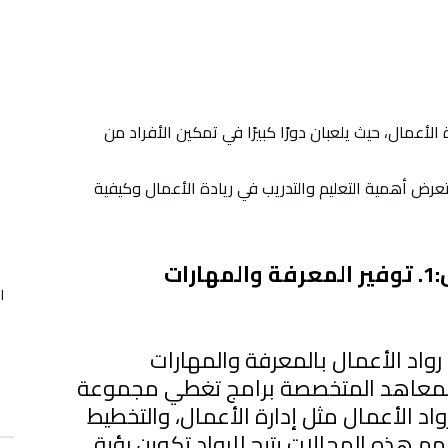
ة الأعمال، حيث يلعبان دورًا كبيرًا في تمكين الأفراد من
عرض أهمية التعليم والتدريب في ريادة الأعمال وكيفية
أهمية التعليم في ريادة الأعمال:1. توفير المعرفة والمهارات
ا
د رواد الأعمال بالمعرفة والمهارات
 والمعاهد المتخصصة برامج تغطي مجموعة
د الأعمال مثل إدارة الأعمال، والتخطيط
هم هذه المجالات يتيح للرواد تكوين رؤية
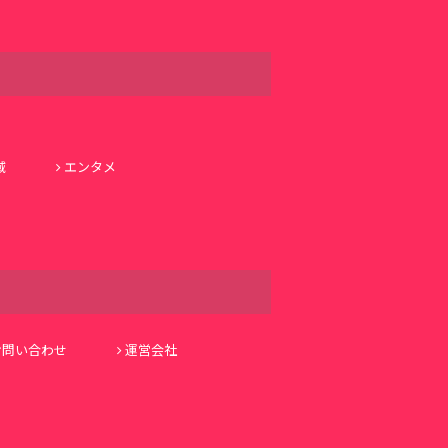
域
エンタメ
お問い合わせ
運営会社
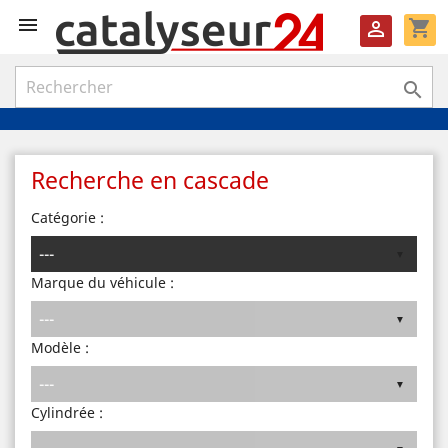

shopping_cart


Recherche en cascade
Catégorie :
Marque du véhicule :
Modèle :
Cylindrée :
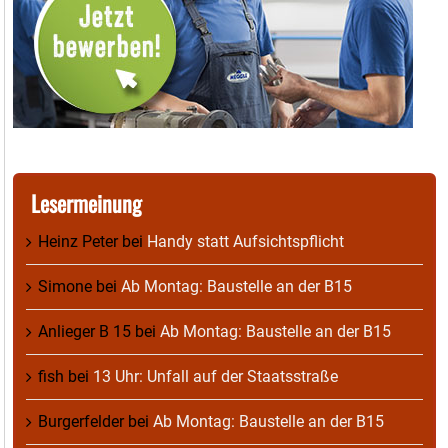
Lesermeinung
Heinz Peter
bei
Handy statt Aufsichtspflicht
Simone
bei
Ab Montag: Baustelle an der B15
Anlieger B 15
bei
Ab Montag: Baustelle an der B15
fish
bei
13 Uhr: Unfall auf der Staatsstraße
Burgerfelder
bei
Ab Montag: Baustelle an der B15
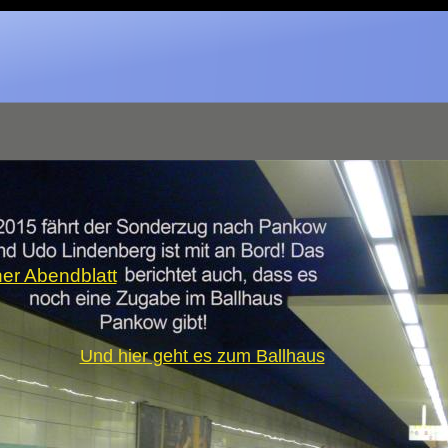
ner Abendblatt
Und hier geht es zum Ballhaus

= = = =

What you will do:
On how many lines of the listing does the string "أهمية" appear? Only the number should be given.

Result:
2